Un gran amigo suyo, José María Sert, afirmaba que Rusiñol sólo estaba contento cuando se sentía triste. Tal actitud no respondía a ningún comportamiento extraño. Pla afirmaba que Rusiñol era un romántico, pero no en el sentido que le dan los enamorados sino que él fue un romántico desde el punto de vista de la historia de la cultura. No un romántico diabólico, orgulloso y temerario, sino un romántico considerado y pasivo. El temperamento romántico implica dar más importancia al sentimiento que a la inteligencia y al instinto que a la prudencia. El romántico vive en un mundo construido a la medida de sus sueños y tiene un disgusto permanente con el mundo real, porque las cosas no suelen adaptarse a sus deseos. Rusiñol sufrió sin que la gente lo supiera y por eso estaba tan triste. Me gusta pensar que fue él quien me contagió el virus de la tristeza y que también heredé su forma de ser. Me reconforta imaginar que su presencia permanecía en el piso de Muntaner setenta años después de haberlo abandonado. Quizás por eso escribí “Contento de estar infeliz” cuando apenas lo conocía, un cuento donde el protagonista pronuncia una frase que podría haber escrito Santiago Rusiñol: “Delante de quien adoras es un placer estar triste”.
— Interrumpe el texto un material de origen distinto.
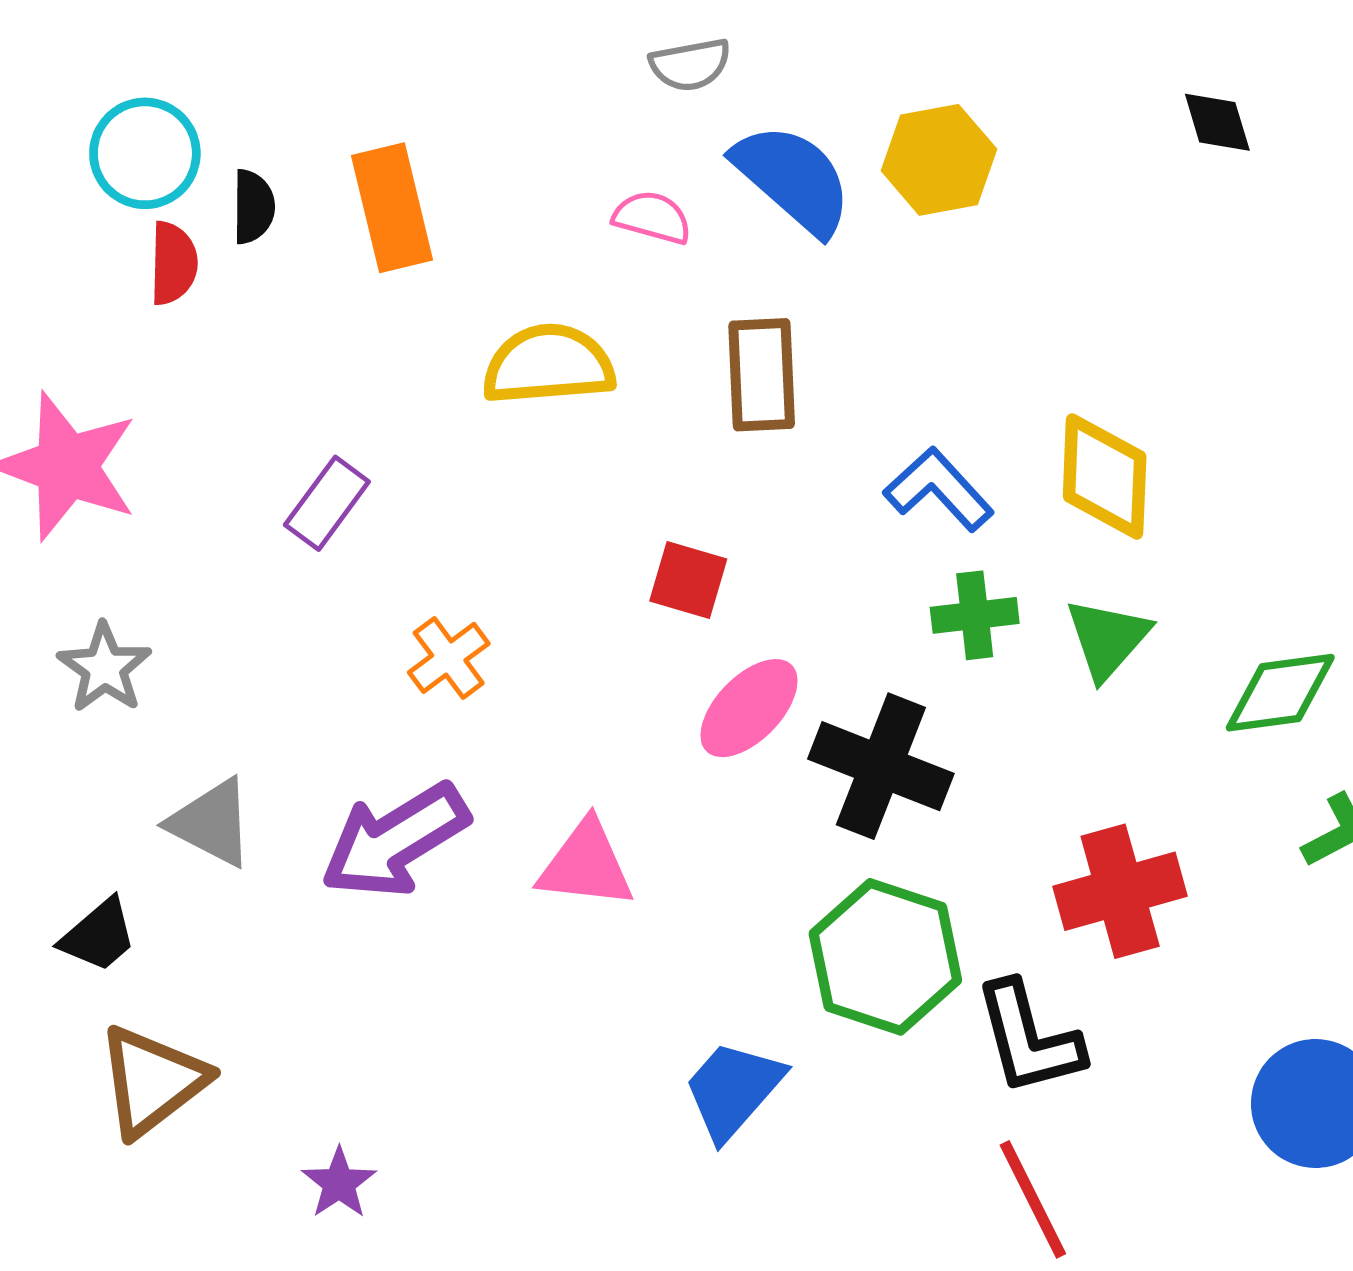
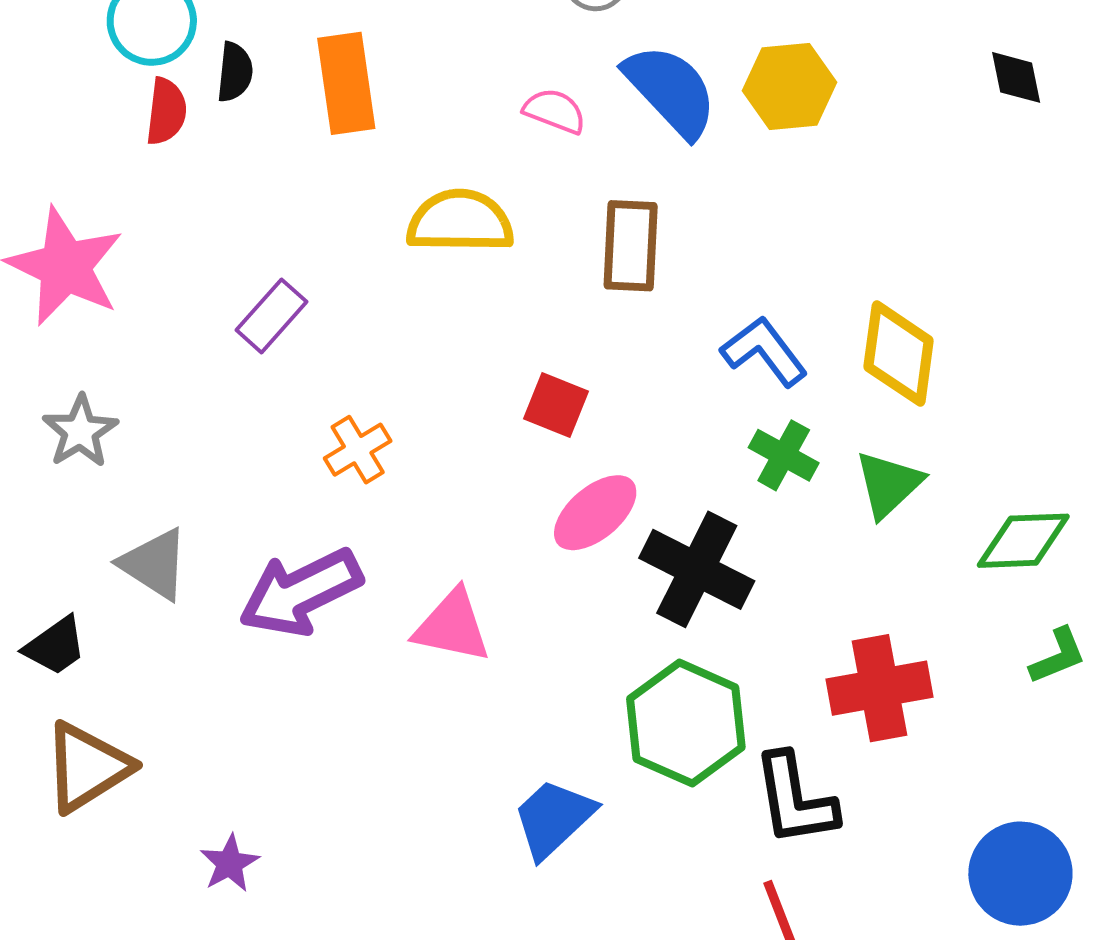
green cross: (975, 615) -> (784, 455), turned 30

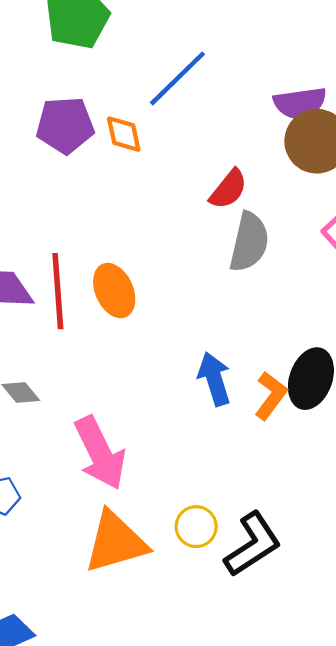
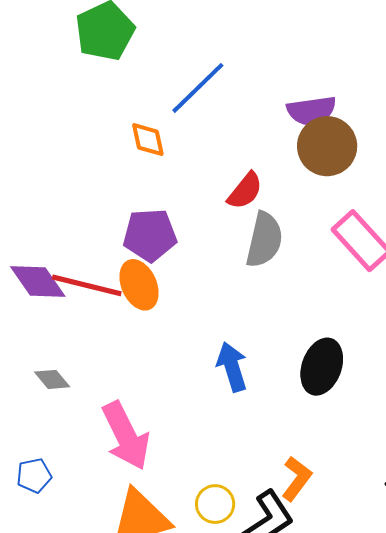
purple pentagon: (65, 125) -> (150, 235), moved
red line: (58, 291) -> (87, 285), turned -72
orange L-shape: (271, 396) -> (297, 479), moved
Leía el libro de Josep Pla y rememoraba los años que había pasado con mi familia en el piso bajo de calle Muntaner. Desde el balcón veía el silencio de la lluvia. El silencio de los tranvías y de los cascos de los caballos que galopaban tras la muchedumbre en el mes de mayo de 1968. Una película muda tras los cristales empañados. También desde allí, Rusiñol miraba pasar la vida como si fuera una ruidosa y vieja tartana. A veces imagino que estamos juntos los dos, Rusiñol y yo, quietos y callados como dos viejos fantasmas, asomados al balcón que se eleva a un metro escaso de la calle, mirando el pasado bajar al galope por calle Muntaner.
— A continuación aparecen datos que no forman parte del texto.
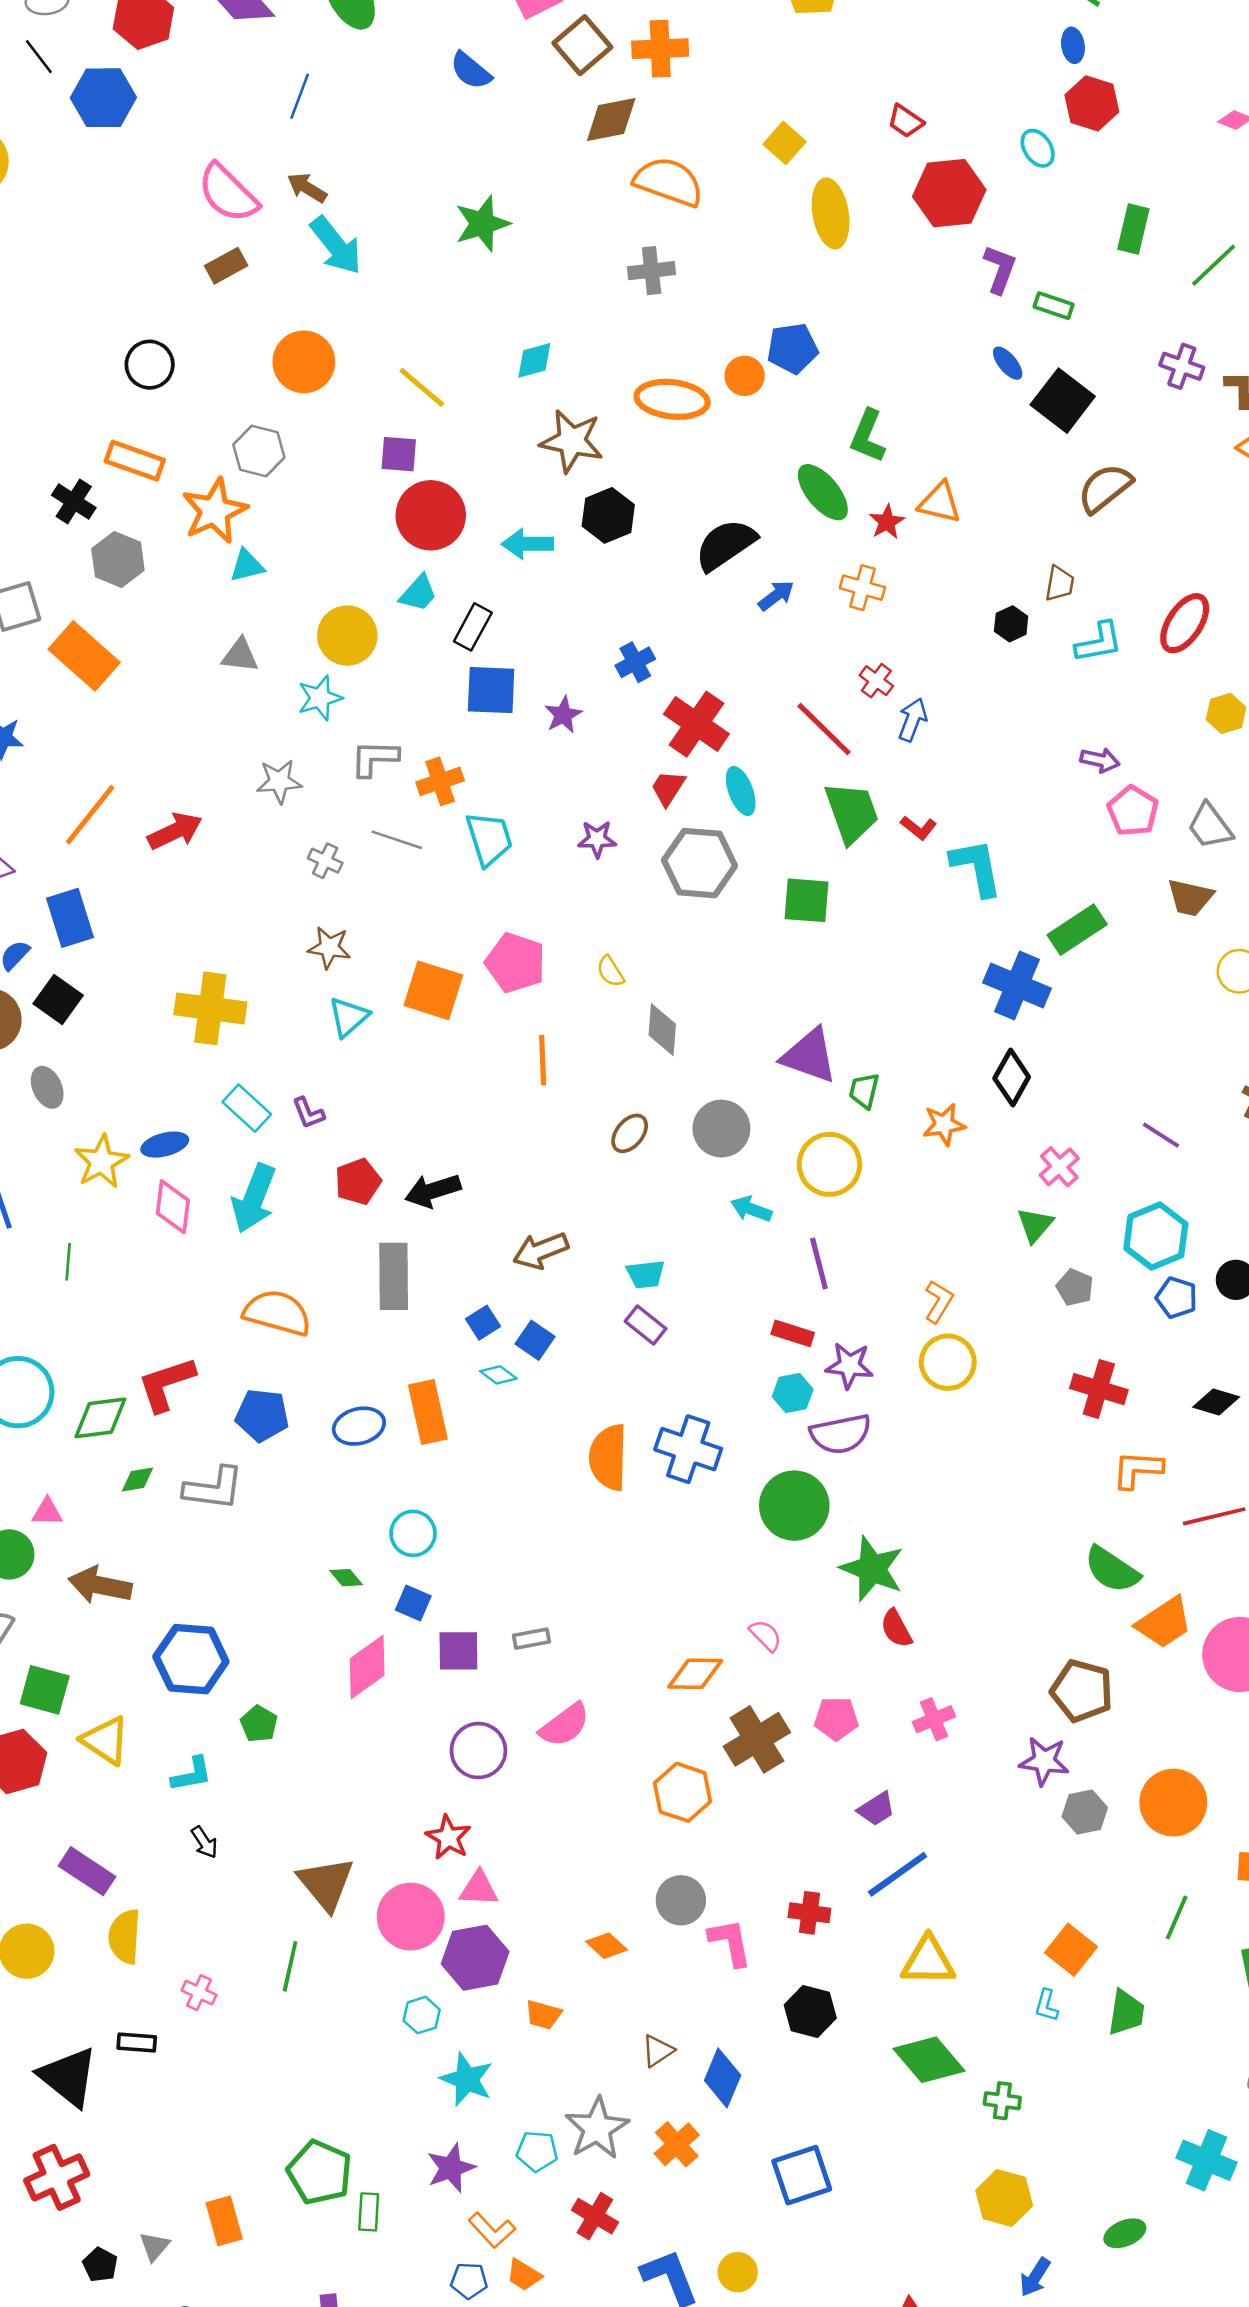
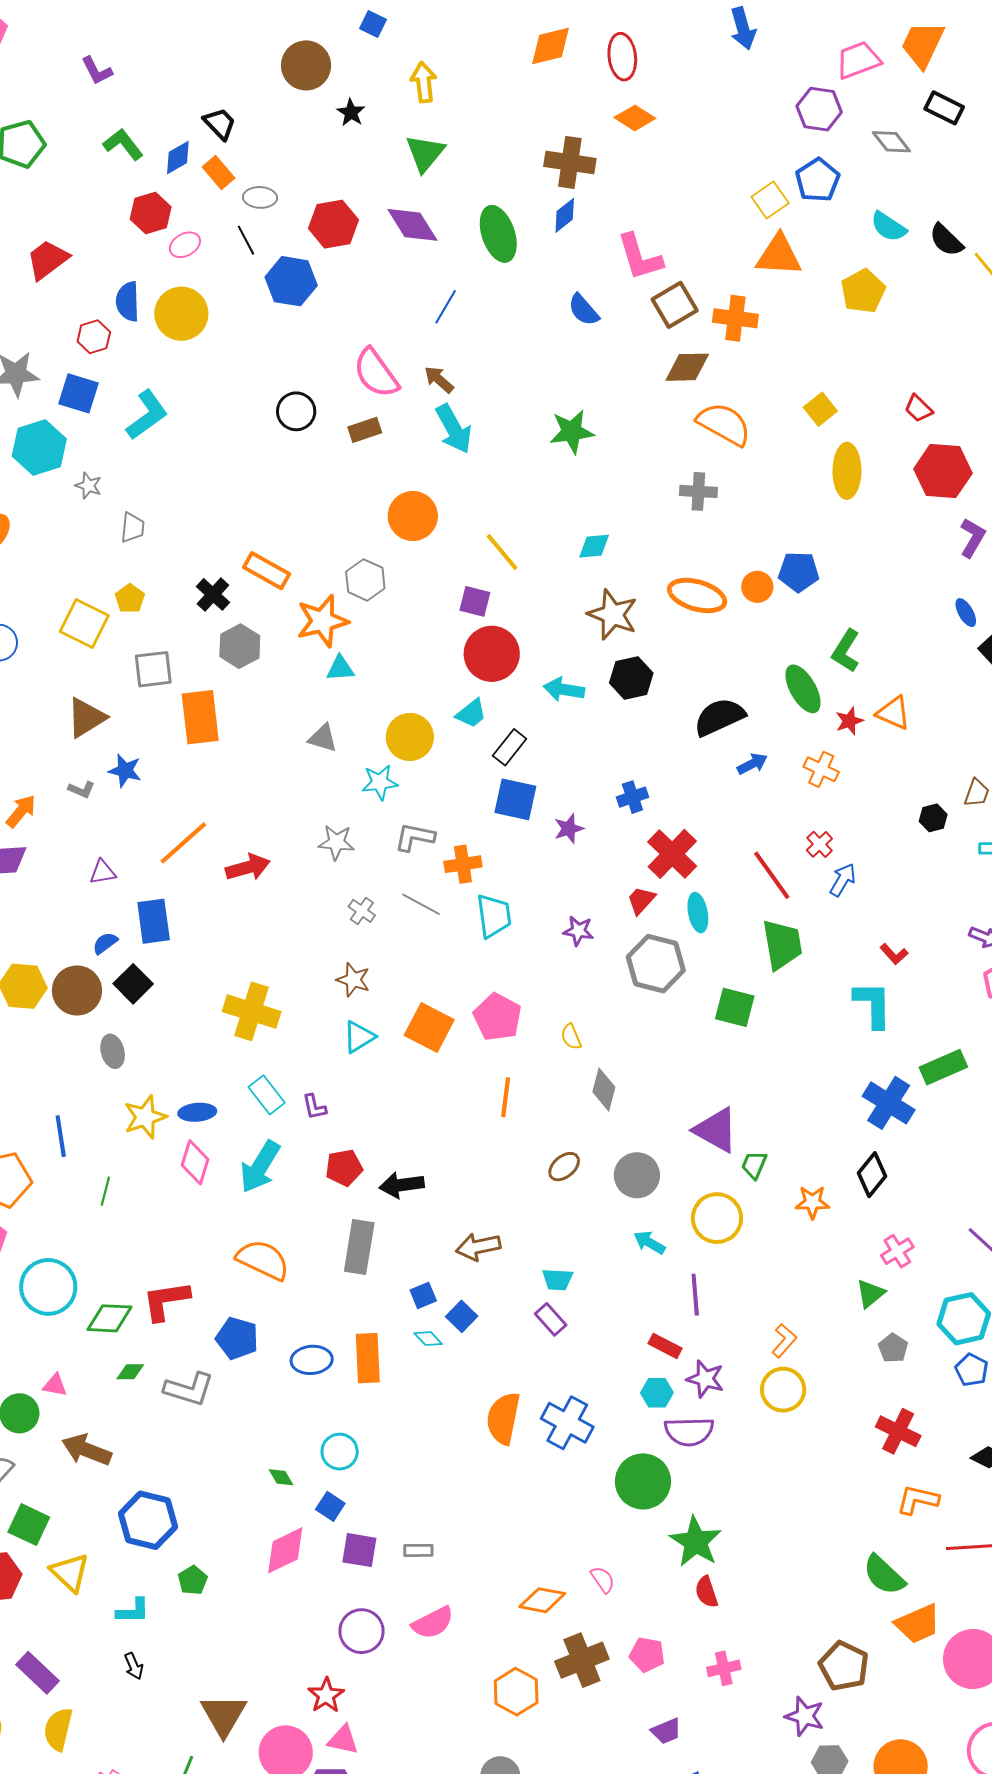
black circle: (150, 365) -> (296, 411), moved
orange rectangle: (84, 656) -> (200, 717), turned 32
red L-shape: (919, 828) -> (894, 954), moved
Me estremecí al traspasar la puerta del libro de Pla y encontrarme en mi casa con los amigos de Rusiñol. Los artistas más relevantes de aquella época habían estado en la misma cocina en la que mi madre guisaba. Mi dormitorio había cobijado sus sueños. El taller cubierto de claraboyas, donde estaban la mesa de sastre y las máquinas de coser de mi padre, había acogido las esculturas de Enrique Clarasó y los hierros de Santiago Rusiñol. Allí se pudo escuchar la divina voz de Eleonora Duse. Ella había recorrido el mismo pasillo que años después atravesarían a diario las empleadas de mi padre. Las doce maquinistas que apretaban con sus pies el pedal de la Singer mientras soñaban que huían a paraísos lejanos. El piso donde nací guardaba en secreto los pensamientos, los sueños y las palabras de esos artistas memorables. Yo abría la puerta de mi casa en el libro de Josep Pla y me topaba con todos ellos, que no habían muerto.
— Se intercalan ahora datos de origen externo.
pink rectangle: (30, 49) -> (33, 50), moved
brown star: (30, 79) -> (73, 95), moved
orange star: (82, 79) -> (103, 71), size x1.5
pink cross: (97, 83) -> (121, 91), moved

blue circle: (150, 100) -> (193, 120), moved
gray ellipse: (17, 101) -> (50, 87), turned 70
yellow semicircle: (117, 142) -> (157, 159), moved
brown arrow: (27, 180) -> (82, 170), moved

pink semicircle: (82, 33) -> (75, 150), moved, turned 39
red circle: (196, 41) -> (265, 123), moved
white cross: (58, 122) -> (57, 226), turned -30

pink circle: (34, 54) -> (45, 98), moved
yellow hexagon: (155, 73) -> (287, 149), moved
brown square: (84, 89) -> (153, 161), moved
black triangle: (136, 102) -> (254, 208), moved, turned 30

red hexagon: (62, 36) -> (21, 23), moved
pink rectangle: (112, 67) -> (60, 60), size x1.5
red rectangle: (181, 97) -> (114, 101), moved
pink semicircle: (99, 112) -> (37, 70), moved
El piso de Muntaner no fue sólo el espacio físico en el que se formó el embrión de uno de los movimientos culturales más importantes de Cataluña sino que aquella casa encantada también estuvo marcada por otras circunstancias que sucedieron con posterioridad y que habrían de resultar decisivas para la vida y la historia de la ciudad. Una casa marcada a la vez por el arte y la violencia; el modernismo y la guerra. Hace apenas un año se restauró la fachada tras casi un siglo de abandono. Hubo un tiempo en el que llegué a creer que Muntaner 38 era un edificio fantasma. Un lugar que no existía salvo en la memoria de los muertos y en la ficción de quienes lo habíamos habitado. Sin embargo, delante del balcón fusilaban a los prisioneros durante la guerra y allí asesinaron a los hermanos Badía.